Artist Frank Okada played a significant role in the modern art history
of the Pacific Northwest. Born a Nisei in 1931, he was raised in
Seattle's International District and throughout his life retained its
influences and his vivid memories in his art. From his first painting
award -- received at the Washington State fair -- until his death in
2000, he worked at the confluence of regional art, Asian culture, and
national art movements.
At the beginning of his career, Okada received a series of prominent
fellowships -- John Hay Whitney in 1957, Fulbright in 1959, and
Guggenheim in 1966-67. He was greatly influenced by the artists he met
and was a close observer of the art scenes in New York, Paris, and Kyoto
in an effort to find his own style of painting. He began teaching
painting at the University of Oregon in 1969, a tenure that lasted
almost thirty years.
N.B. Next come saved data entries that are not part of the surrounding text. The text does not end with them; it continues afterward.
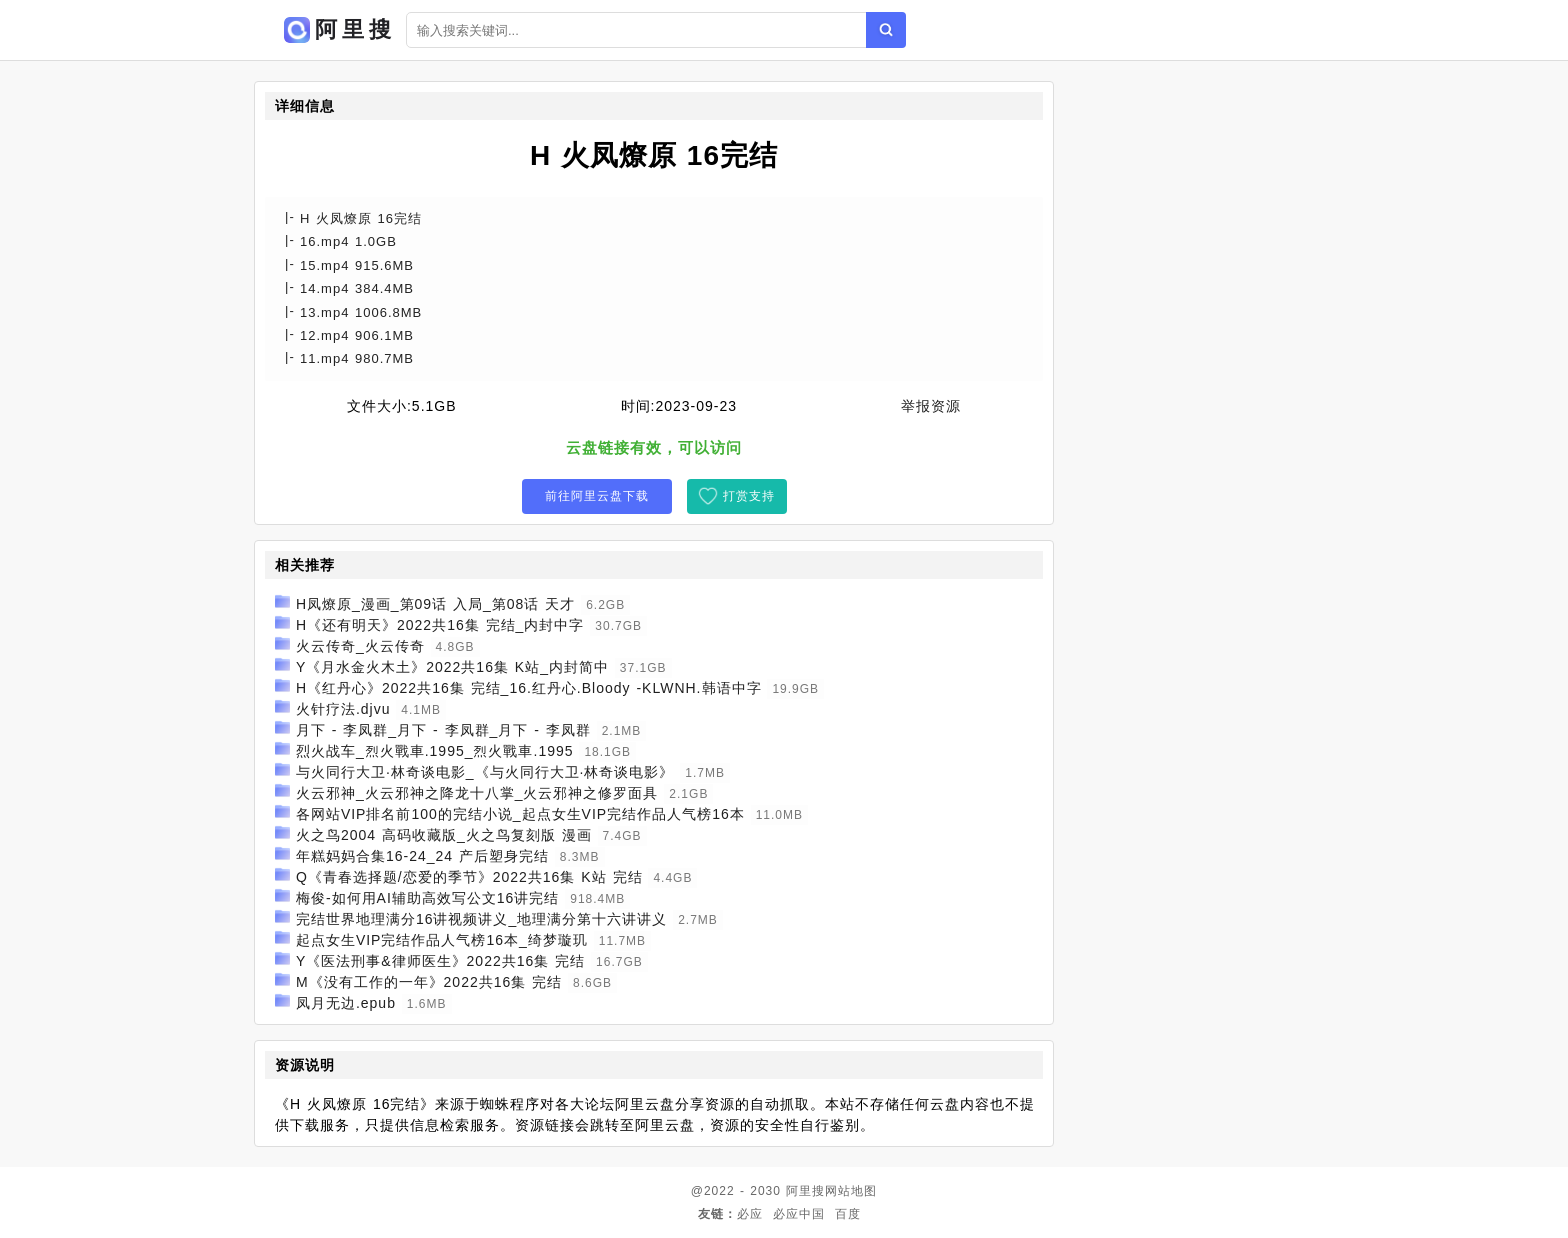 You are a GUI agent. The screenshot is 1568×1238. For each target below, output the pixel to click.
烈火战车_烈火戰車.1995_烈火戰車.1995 (435, 751)
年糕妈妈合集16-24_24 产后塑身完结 (422, 856)
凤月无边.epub (346, 1003)
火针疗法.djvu (343, 709)
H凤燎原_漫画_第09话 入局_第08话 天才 (435, 604)
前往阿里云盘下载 (597, 496)
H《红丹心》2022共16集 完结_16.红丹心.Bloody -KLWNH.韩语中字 (529, 688)
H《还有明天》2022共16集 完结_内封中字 (440, 625)
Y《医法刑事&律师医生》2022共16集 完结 (440, 961)
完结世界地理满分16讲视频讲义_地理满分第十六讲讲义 (481, 919)
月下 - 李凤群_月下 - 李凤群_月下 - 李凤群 (443, 730)
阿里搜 (805, 1191)
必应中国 (799, 1214)
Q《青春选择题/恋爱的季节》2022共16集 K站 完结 (469, 877)
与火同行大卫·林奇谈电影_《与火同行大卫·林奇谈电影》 (485, 772)
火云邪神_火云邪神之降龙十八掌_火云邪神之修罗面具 (477, 793)
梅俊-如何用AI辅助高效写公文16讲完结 (427, 898)
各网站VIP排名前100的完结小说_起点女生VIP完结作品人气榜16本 (520, 814)
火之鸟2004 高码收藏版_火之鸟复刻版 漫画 (444, 835)
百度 (848, 1214)
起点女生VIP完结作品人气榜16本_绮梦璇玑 (442, 940)
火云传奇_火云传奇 (360, 646)
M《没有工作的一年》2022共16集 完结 (429, 982)
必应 (750, 1214)
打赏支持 (749, 496)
His work from the seventies, eighties, and nineties
balanced forms and colors in intensely worked surfaces. The color blocks
gradually became more intellectually structured and his compositions
more expressive as he made his colors more powerful. As Nakane notes,
"without recognizable reference to nature or his own personality, he
created a texture that brought light to a field of color. . . . In order
to appreciate his paintings, one needs to spend time observing how the
colors respond to the changes of light throughout the day."